Incompatibility based on subordination and supervision has been the subject of numerous court cases and opinions of the Attorney General. Authority in one office to appoint or remove a person from another office violates these prohibitions. OAG, 1979-1980, No 5626, p 537, 542 (January 16, 1980), explained that the power of removal constituted an incompatibility at common law that continues in force under the Act:
[T]he first and second criteria of incompatibility as set forth by the statute would extend to those situations in which "the incumbent of one of the offices has the power of appointment as to the other office, or the power to remove the incumbent of the other."

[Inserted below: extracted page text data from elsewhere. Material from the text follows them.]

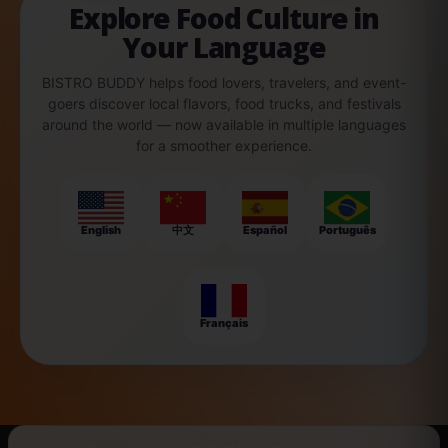
Explore Food Culture in
Your Language
BISTRO BUDDY helps food lovers, travelers, and event-
goers discover local flavors, food trucks, and festivals
around the world — now available in multiple languages
for a smoother experience.
English
中文
Español
Português
Français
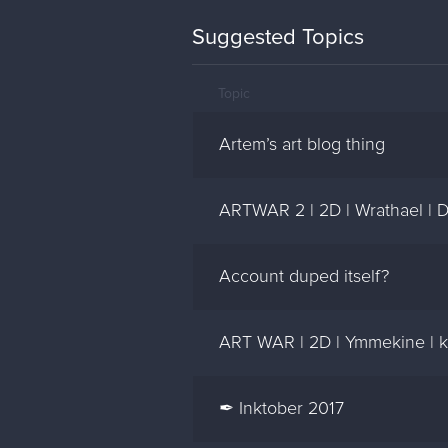
Suggested Topics
Topic
Artem’s art blog thing
ARTWAR 2 | 2D | Wrathael | 
Account duped itself?
ART WAR | 2D | Ymmekine | kl
✒ Inktober 2017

In Michigan, the power in one office to appoint or remove a person from another office creates an incompatibility in those two offices. The law was aptly summarized in Attorney General, ex rel Moreland v Common Council of City of Detroit, 112 Mich 145, 173; 70 NW 450, 459-460 (1897), cited with approval in Petitpren v Wayne-Westland Community Schools, 91 Mich App 590, 593; 283 NW2d 812 (1979):
The power of removal is ever present, ready for use when its exercise is required. The argument that the contingency for its use is very remote is without force. We have been unable to find a decision which holds that one person may hold two offices, in one of which he is clothed with power to remove the person holding the other.
Other opinions of this office have likewise found the power of one office to appoint or remove a person from another office creates an incompatibility in those two offices. See, e.g., OAG, 1981-1982, No 6030, p 534 (January 21, 1982), finding incompatible the offices of mayor (a member of the city council) and city assessor where the city assessor serves at the pleasure of the council.

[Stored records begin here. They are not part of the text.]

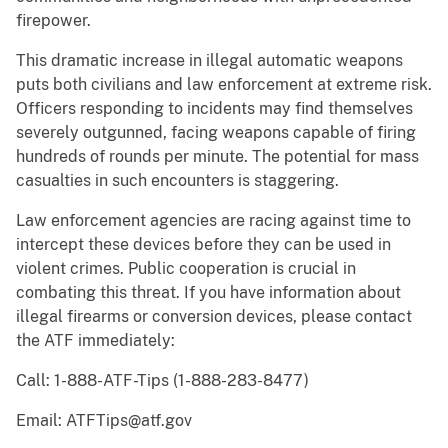
firepower.
This dramatic increase in illegal automatic weapons
puts both civilians and law enforcement at extreme risk.
Officers responding to incidents may find themselves
severely outgunned, facing weapons capable of firing
hundreds of rounds per minute. The potential for mass
casualties in such encounters is staggering.
Law enforcement agencies are racing against time to
intercept these devices before they can be used in
violent crimes. Public cooperation is crucial in
combating this threat. If you have information about
illegal firearms or conversion devices, please contact
the ATF immediately:
Call: 1-888-ATF-Tips (1-888-283-8477)
Email: ATFTips@atf.gov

The Concealed Pistol Licensing Act (Concealed Pistol Act), 1927 PA 372, as amended, MCL 28.421 et seq, regulates the possession and carrying of concealed pistols. The Concealed Pistol Act establishes the concealed weapons licensing board and provides for its membership. Section 5a(1)(a), MCL 28.425a(1)(a), provides that the county prosecuting attorney is a member of the concealed weapons licensing board unless he or she does not want to be a member. This section also provides for the county board of commissioners to appoint the replacement for a county prosecuting attorney who chooses not to serve as a member.
Section 5a(1)(a) of the Concealed Pistol Act, MCL 28.425a(1)(a), empowers the county board of commissioners to both appoint and remove the member of the concealed weapons licensing board replacing the county prosecutor as follows:
The county board of commissioners shall then appoint a replacement for the prosecuting attorney who is a firearms instructor who has the qualifications prescribed in section 5j(1)(c). The person who replaces the prosecuting attorney shall serve on the concealed weapon licensing board in place of the prosecuting attorney for the remaining term of the county prosecuting attorney unless removed for cause by the county board of commissioners. [Emphasis added.]

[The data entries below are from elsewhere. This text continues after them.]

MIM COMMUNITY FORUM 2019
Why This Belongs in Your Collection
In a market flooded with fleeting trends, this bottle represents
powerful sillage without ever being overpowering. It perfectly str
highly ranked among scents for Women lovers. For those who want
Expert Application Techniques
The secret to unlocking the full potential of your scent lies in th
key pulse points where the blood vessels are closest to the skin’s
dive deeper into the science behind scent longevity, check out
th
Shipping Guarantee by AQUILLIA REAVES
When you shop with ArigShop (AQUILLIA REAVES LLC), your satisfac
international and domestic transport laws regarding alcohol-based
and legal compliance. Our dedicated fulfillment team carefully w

Information accompanying your letter includes the added detail that the person at issue in your request was appointed to membership on the concealed weapons licensing board before election to the county board of commissioners. While this chronology may have altered the analysis if the county board of commissionersí power under the Concealed Pistol Licensing Act was limited to the appointment of concealed weapons licensing board members, it does not affect the analysis related to the county board of commissioners' power to remove such a member.
It is my opinion, therefore, that the Incompatible Public Offices Act prohibits a person from simultaneously holding the office of county commissioner and member of the concealed weapons licensing board for that county.